Their connection, percision and speed is amazing. They both know and understand what is necessary, and they trust that each knows their job.


----------



## PechosGoldenChance (Aug 23, 2009)

MAN!!!! That was cool.


----------



## Honeysuga (Sep 1, 2009)

kevinshorses said:


> My point is that the TOP pair in the WORLD do not need a bit and tiedown ALL the time. That does NOT mean that just anyone is going to climb up on thier nag and go rope calves without a bridle. Texaco is not a young horse and he has done the exact same thing several THOUSAND times.


I get your point Kevin. I just like seeing that it is possible, I know not everyone can do it, but that level of riding and training can definitely be something to strive towards, not that everyone and every horse can reach it nor should they make the whole bridleless thing the main focus, it is not.


----------



## ChloeButler09 (May 2, 2010)

i hate watching these vids,makes me sad thinking all that poor calf does id run get tied up and has to do it all again !


----------



## Honeysuga (Sep 1, 2009)

LOL, if you watch those calves they are veryyyy well cared for. You will even see those old cow pokes at the chutes petting and cooing at them so they dont get too worked up... if it was between being tied up and such like one of those calves and to get to go home and munch on grass and grain or being a meat cow and living on a feedlot, I would much rather have to deal with a cowboy jumping on me...


----------



## Fowl Play (Sep 22, 2009)

To me, this video represents what a well trained horse and a talented horseman can do. It didn't just happen: it took many repetitions and lots of practice, which shows dedication on the part of both of them. 
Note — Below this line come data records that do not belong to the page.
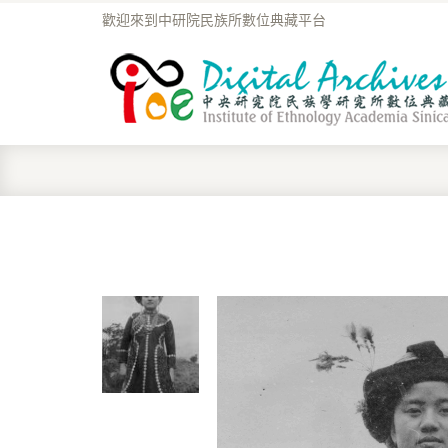
歡迎來到中研院民族所數位典藏平台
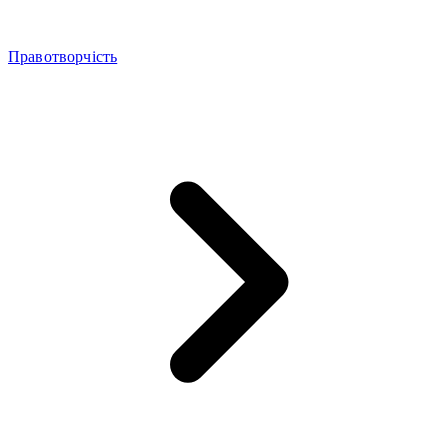
Правотворчість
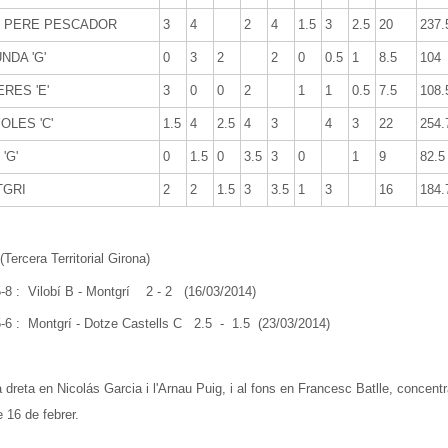
 PERE PESCADOR
3
4
2
4
1.5
3
2.5
20
237.
NDA 'G'
0
3
2
2
0
0.5
1
8.5
104
RES 'E'
3
0
0
2
1
1
0.5
7.5
108.
OLES 'C'
1.5
4
2.5
4
3
4
3
22
254.
'G'
0
1.5
0
3.5
3
0
1
9
82.5
GRI
2
2
1.5
3
3.5
1
3
16
184.
(Tercera Territorial Girona)
5-8 : Vilobí B - Montgrí 2 - 2 (16/03/2014)
 5-6 : Montgrí - Dotze Castells C 2.5 - 1.5 (23/03/2014)
a dreta en Nicolás Garcia i l'Arnau Puig, i al fons en Francesc Batlle, concen
 16 de febrer.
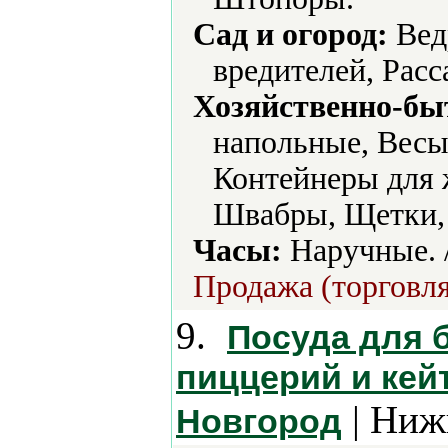
Сад и огород:
Вед
вредителей, Расс
Хозяйственно-бы
напольные, Весы
Контейнеры для 
Швабры, Щетки,
Часы:
Наручные. 
Продажа (торговля
9.
Посуда для б
пиццерий и ке
| Ниж
Новгород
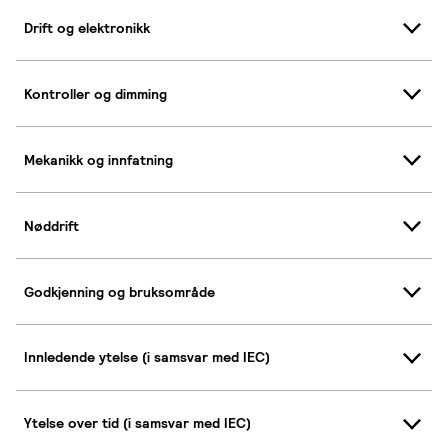
Drift og elektronikk
Kontroller og dimming
Mekanikk og innfatning
Nøddrift
Godkjenning og bruksområde
Innledende ytelse (i samsvar med IEC)
Ytelse over tid (i samsvar med IEC)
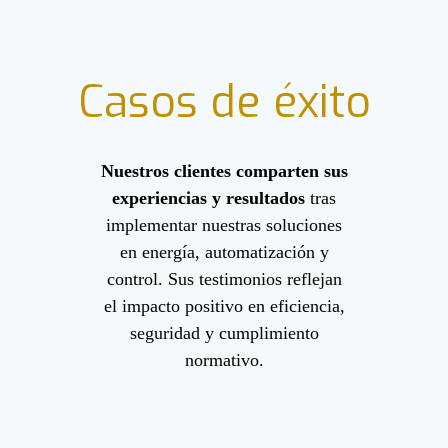
Casos
de éxito
Nuestros clientes comparten sus
experiencias y resultados
tras
implementar nuestras soluciones
en energía, automatización y
control. Sus testimonios reflejan
el impacto positivo en eficiencia,
seguridad y cumplimiento
normativo.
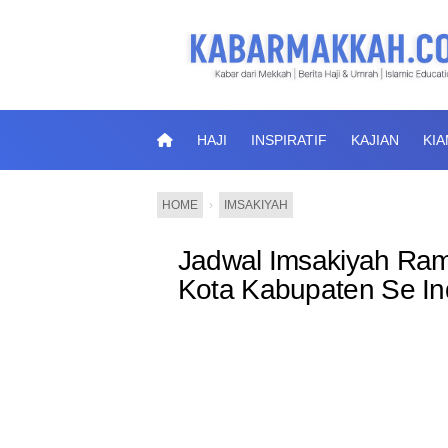
HAJI
INSPIRATIF
KAJIAN
KI
HOME
›
IMSAKIYAH
Jadwal Imsakiyah Ra
Kota Kabupaten Se In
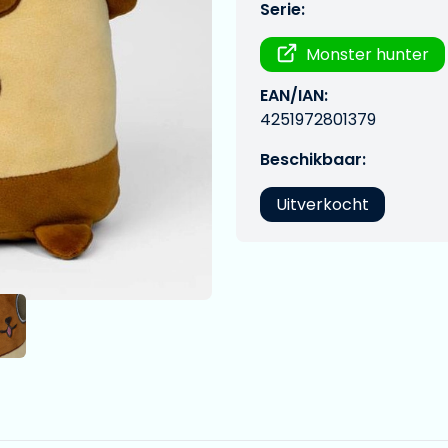
Serie:
Monster hunter
EAN/IAN:
4251972801379
Beschikbaar:
Uitverkocht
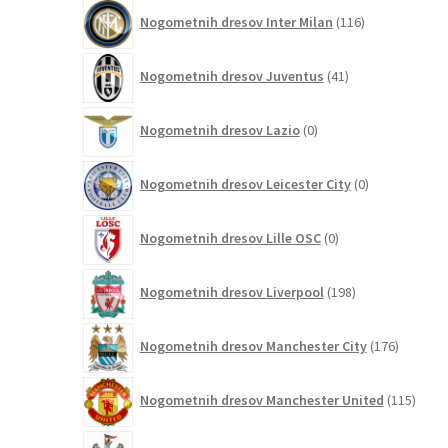
116
Nogometnih dresov Inter Milan
116
izdelkov
41
Nogometnih dresov Juventus
41
izdelkov
0
Nogometnih dresov Lazio
0
izdelkov
0
Nogometnih dresov Leicester City
0
izdelkov
0
Nogometnih dresov Lille OSC
0
izdelkov
198
Nogometnih dresov Liverpool
198
izdelkov
176
Nogometnih dresov Manchester City
176
izdelkov
115
Nogometnih dresov Manchester United
115
izdel
12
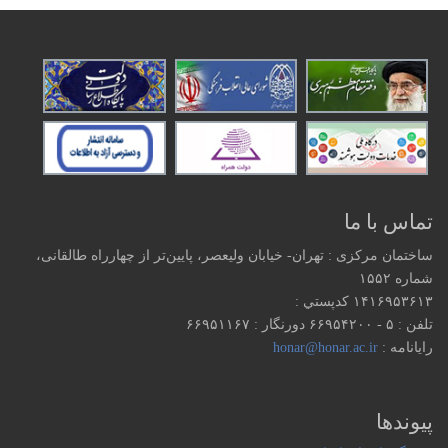
تماس با ما
ساختمان مرکزی : تهران- خیابان ولیعصر، پایین‌تر از چهارراه طالقانی،
شماره ۱۵۵۲
۱۴۱۶۹۵۳۶۱۳ كدپستي :
تلفن : ۵ - ۶۶۹۵۴۲۰۰ دورنگار : ۶۶۹۵۱۱۶۷
رایانامه :
honar@honar.ac.ir
پیوندها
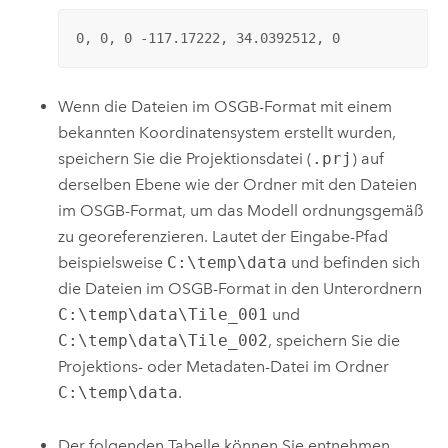
0, 0, 0 -117.17222, 34.0392512, 0
Wenn die Dateien im OSGB-Format mit einem
bekannten Koordinatensystem erstellt wurden,
speichern Sie die Projektionsdatei (
.prj
) auf
derselben Ebene wie der Ordner mit den Dateien
im OSGB-Format, um das Modell ordnungsgemäß
zu georeferenzieren. Lautet der Eingabe-Pfad
beispielsweise
C:\temp\data
und befinden sich
die Dateien im OSGB-Format in den Unterordnern
C:\temp\data\Tile_001
und
C:\temp\data\Tile_002
, speichern Sie die
Projektions- oder Metadaten-Datei im Ordner
C:\temp\data
.
Der folgenden Tabelle können Sie entnehmen,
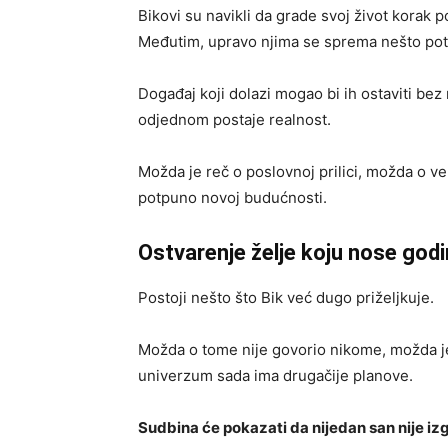
Bikovi su navikli da grade svoj život korak p
Međutim, upravo njima se sprema nešto po
Događaj koji dolazi mogao bi ih ostaviti be
odjednom postaje realnost.
Možda je reč o poslovnoj prilici, možda o vel
potpuno novoj budućnosti.
Ostvarenje želje koju nose go
Postoji nešto što Bik već dugo priželjkuje.
Možda o tome nije govorio nikome, možda je č
univerzum sada ima drugačije planove.
Sudbina će pokazati da nijedan san nije iz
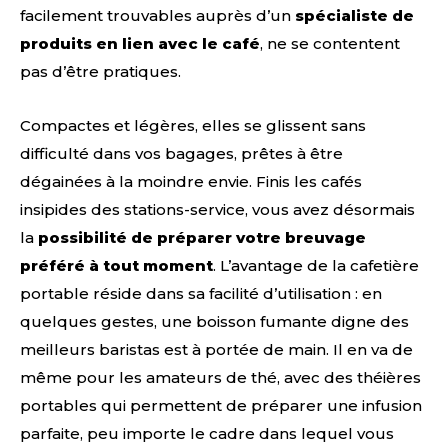
facilement trouvables auprès d’un
spécialiste de
produits en lien avec le café
, ne se contentent
pas d’être pratiques.
Compactes et légères, elles se glissent sans
difficulté dans vos bagages, prêtes à être
dégainées à la moindre envie. Finis les cafés
insipides des stations-service, vous avez désormais
la
possibilité de préparer votre breuvage
préféré à tout moment
. L’avantage de la cafetière
portable réside dans sa facilité d’utilisation : en
quelques gestes, une boisson fumante digne des
meilleurs baristas est à portée de main. Il en va de
même pour les amateurs de thé, avec des théières
portables qui permettent de préparer une infusion
parfaite, peu importe le cadre dans lequel vous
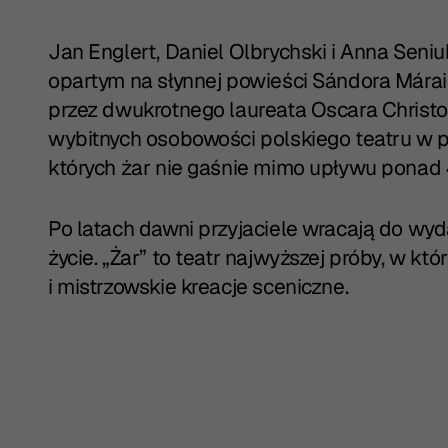
Jan Englert, Daniel Olbrychski i Anna Seni
opartym na słynnej powieści Sándora Mára
przez dwukrotnego laureata Oscara Christ
wybitnych osobowości polskiego teatru w 
których żar nie gaśnie mimo upływu ponad 4
Po latach dawni przyjaciele wracają do wyd
życie. „Żar” to teatr najwyższej próby, w kt
i mistrzowskie kreacje sceniczne.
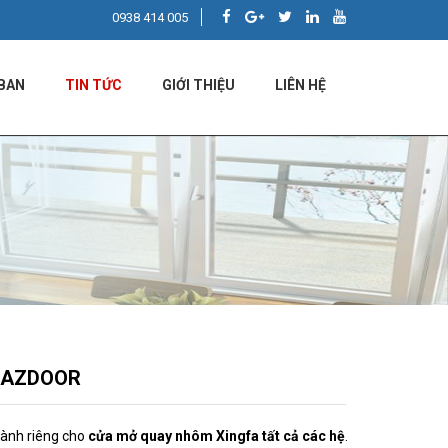
0938 414 005
BAN
TIN TỨC
GIỚI THIỆU
LIÊN HỆ
N AZDOOR
dành riêng cho
cửa mở quay nhôm Xingfa tất cả các hệ
.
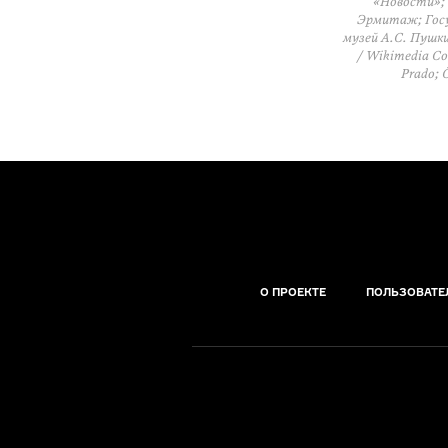
«Новости»; 
Эрмитаж; Госу
музей А.С. Пушки
/ Wikimedia Co
Prado; 
О ПРОЕКТЕ
ПОЛЬЗОВАТЕ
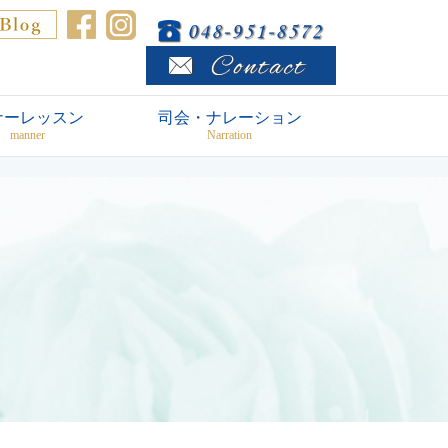
ナーレッスン
司会・ナレーション
manner
Narration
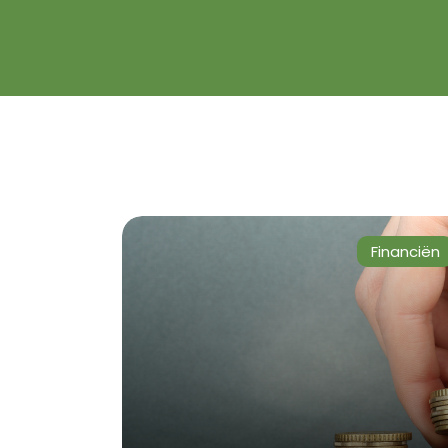
Financiën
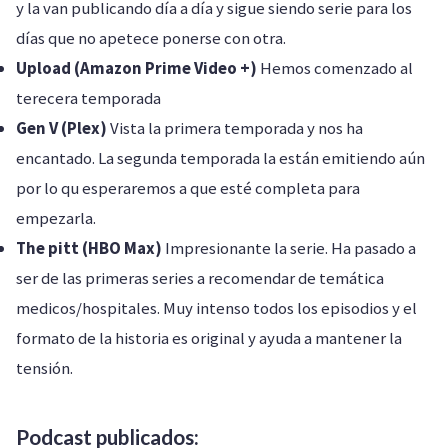
y la van publicando día a día y sigue siendo serie para los
días que no apetece ponerse con otra.
Upload (Amazon Prime Video +)
Hemos comenzado al
terecera temporada
Gen V (Plex)
Vista la primera temporada y nos ha
encantado. La segunda temporada la están emitiendo aún
por lo qu esperaremos a que esté completa para
empezarla.
The pitt (HBO Max)
Impresionante la serie. Ha pasado a
ser de las primeras series a recomendar de temática
medicos/hospitales. Muy intenso todos los episodios y el
formato de la historia es original y ayuda a mantener la
tensión.
Podcast publicados:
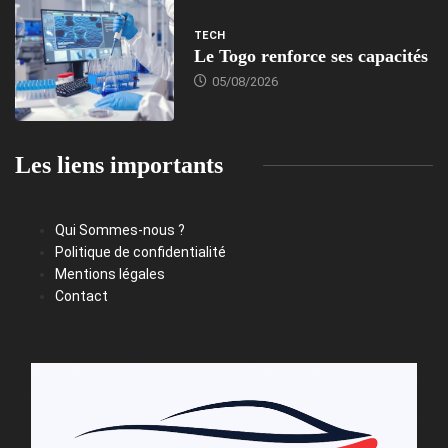
TECH
Le Togo renforce ses capacités
05/08/2026
Les liens importants
Qui Sommes-nous ?
Politique de confidentialité
Mentions légales
Contact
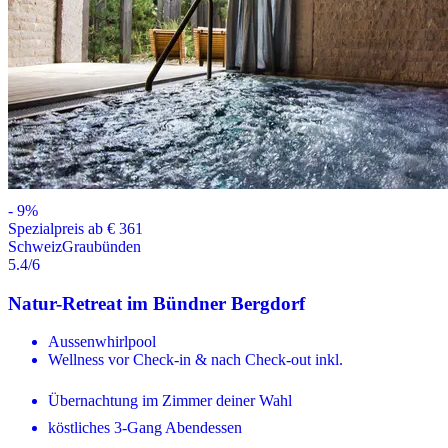
-
9
%
Spezialpreis ab € 361
Schweiz
Graubünden
5.4
/6
Natur-Retreat im Bündner Bergdorf
Aussenwhirlpool
Wellness vor Check-in & nach Check-out inkl.
Übernachtung im Zimmer deiner Wahl
köstliches 3-Gang Abendessen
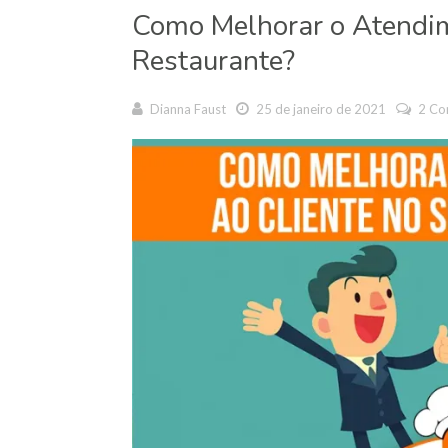
Como Melhorar o Atendim
Restaurante?
Dianna Faust
25 de janeiro de 2021
2 Co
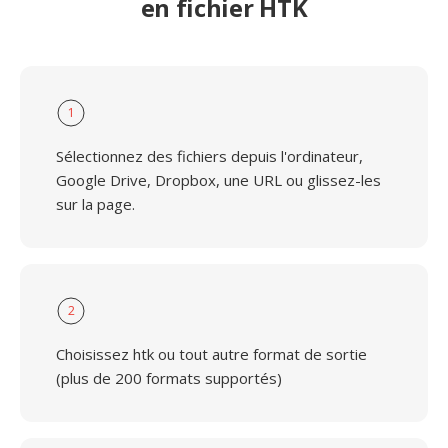
en fichier HTK
1
Sélectionnez des fichiers depuis l'ordinateur,
Google Drive, Dropbox, une URL ou glissez-les
sur la page.
2
Choisissez htk ou tout autre format de sortie
(plus de 200 formats supportés)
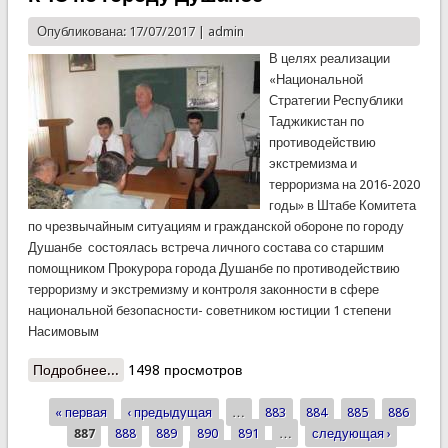
Опубликована: 17/07/2017 |
admin
В целях реализации
«Национальной
Стратегии Республики
Таджикистан по
противодействию
экстремизма и
терроризма на 2016-2020
годы» в Штабе Комитета
по чрезвычайным ситуациям и гражданской обороне по городу
Душанбе состоялась встреча личного состава со старшим
помощником Прокурора города Душанбе по противодействию
терроризму и экстремизму и контроля законности в сфере
национальной безопасности- советником юстиции 1 степени
Насимовым
Подробнее...
о Профилактическая встреча в Штабе КЧС по
1498 просмотров
городу Душанбе
« первая
‹ предыдущая
…
883
884
885
886
Страницы
887
888
889
890
891
…
следующая ›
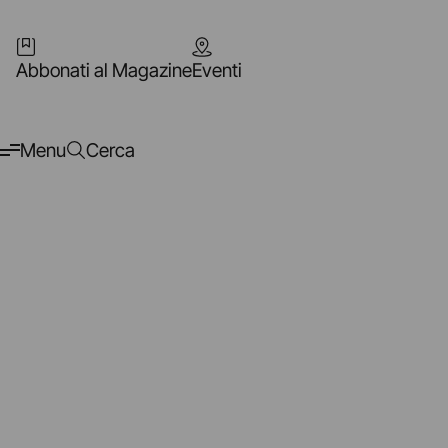
Abbonati al Magazine
Eventi
Menu
Cerca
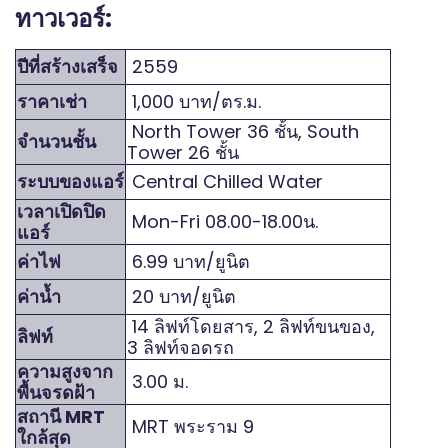
ทาวเวอร์:
ปีที่สร้างเสร็จ
2559
ราคาเช่า
1,000 บาท/ตร.ม.
North Tower 36 ชั้น, South
จำนวนชั้น
Tower 26 ชั้น
ระบบของแอร์
Central Chilled Water
เวลาเปิดปิด
Mon-Fri 08.00-18.00น.
แอร์
ค่าไฟ
6.99 บาท/ยูนิต
ค่าน้ำ
20 บาท/ยูนิต
14 ลิฟท์โดยสาร, 2 ลิฟท์ขนของ,
ลิฟท์
3 ลิฟท์จอดรถ
ความสูงจาก
3.00 ม.
พื้นจรดฝ้า
สถานี MRT
MRT พระราม 9
ใกล้สุด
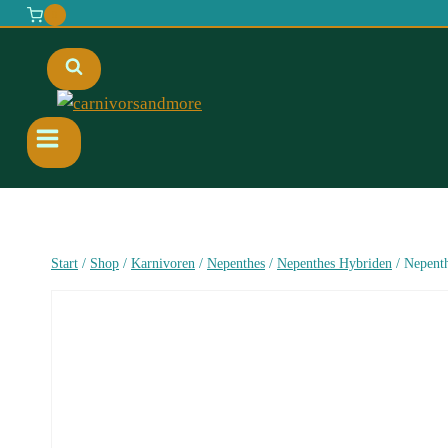
0
Start
/
Shop
/
Karnivoren
/
Nepenthes
/
Nepenthes Hybriden
/
Nepenth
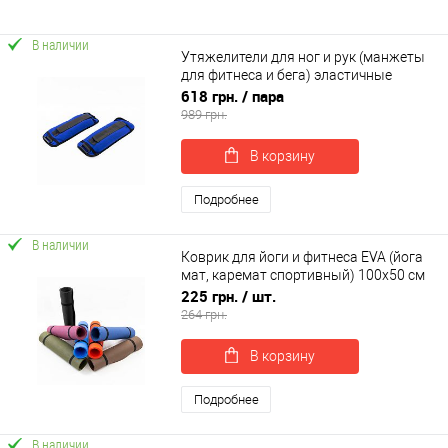
В наличии
Утяжелители для ног и рук (манжеты
для фитнеса и бега) эластичные
OSPORT Pro 2шт по 2.5кг (OF-0064)
618 грн.
/ пара
989 грн.
В корзину
Подробнее
В наличии
Коврик для йоги и фитнеса EVA (йога
мат, каремат спортивный) 100х50 см
OSPORT Yoga Pro Micro 3мм (OF-0244)
225 грн.
/ шт.
264 грн.
В корзину
Подробнее
В наличии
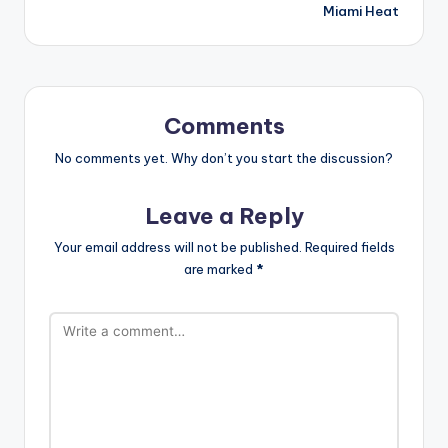
Miami Heat
Comments
No comments yet. Why don’t you start the discussion?
Leave a Reply
Your email address will not be published.
Required fields
are marked
*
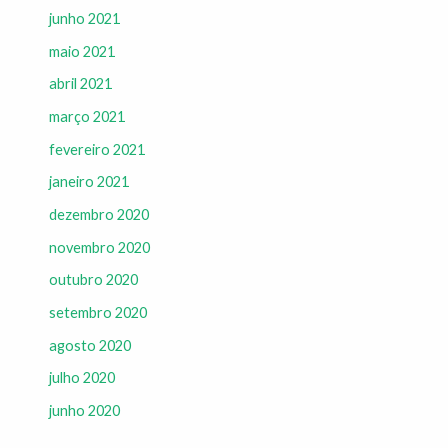
junho 2021
maio 2021
abril 2021
março 2021
fevereiro 2021
janeiro 2021
dezembro 2020
novembro 2020
outubro 2020
setembro 2020
agosto 2020
julho 2020
junho 2020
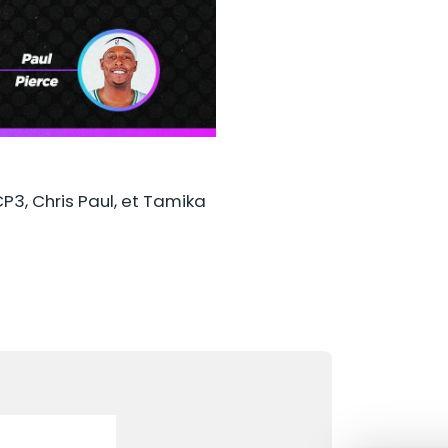
CP3, Chris Paul, et Tamika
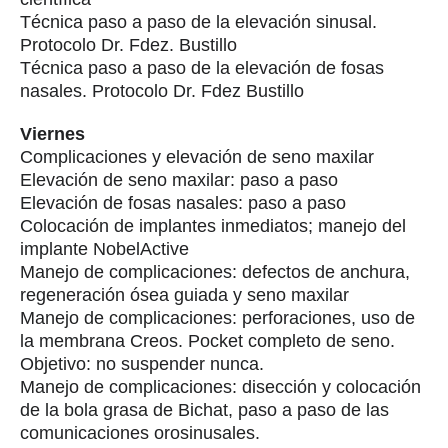
Técnica paso a paso de la elevación sinusal.
Protocolo Dr. Fdez. Bustillo
Técnica paso a paso de la elevación de fosas
nasales. Protocolo Dr. Fdez Bustillo
Viernes
Complicaciones y elevación de seno maxilar
Elevación de seno maxilar: paso a paso
Elevación de fosas nasales: paso a paso
Colocación de implantes inmediatos; manejo del
implante NobelActive
Manejo de complicaciones: defectos de anchura,
regeneración ósea guiada y seno maxilar
Manejo de complicaciones: perforaciones, uso de
la membrana Creos. Pocket completo de seno.
Objetivo: no suspender nunca.
Manejo de complicaciones: disección y colocación
de la bola grasa de Bichat, paso a paso de las
comunicaciones orosinusales.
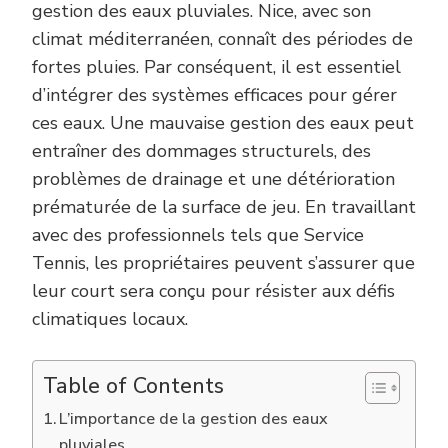
gestion des eaux pluviales. Nice, avec son
climat méditerranéen, connaît des périodes de
fortes pluies. Par conséquent, il est essentiel
d’intégrer des systèmes efficaces pour gérer
ces eaux. Une mauvaise gestion des eaux peut
entraîner des dommages structurels, des
problèmes de drainage et une détérioration
prématurée de la surface de jeu. En travaillant
avec des professionnels tels que Service
Tennis, les propriétaires peuvent s’assurer que
leur court sera conçu pour résister aux défis
climatiques locaux.
Table of Contents
L’importance de la gestion des eaux
pluviales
To me, the cowboy and horse deserve 2 thumbs up for doing that.


----------



## Honeysuga (Sep 1, 2009)

^^Exactly.


----------



## PechosGoldenChance (Aug 23, 2009)

Quote: "I would much rather have to deal with a cowboy juming on me"

I love this haha.


----------



## IllComeALopin (Apr 6, 2010)

I just wanted to add that I lived the video. 
That horse does the same thing over and over and over. He should know his job by now.

Just remember this horse, just like Stacy Westalls: 
a) was trained to the 9s with a bit, and one with leverage to boot.
b) eventually you have to put the bridle and shank bit back in its mouth to get that collection and responsivness again. I'd be willing to bet they ride 99% of the time with a bit in (likely with leverage) and 1% of the time bridless.


----------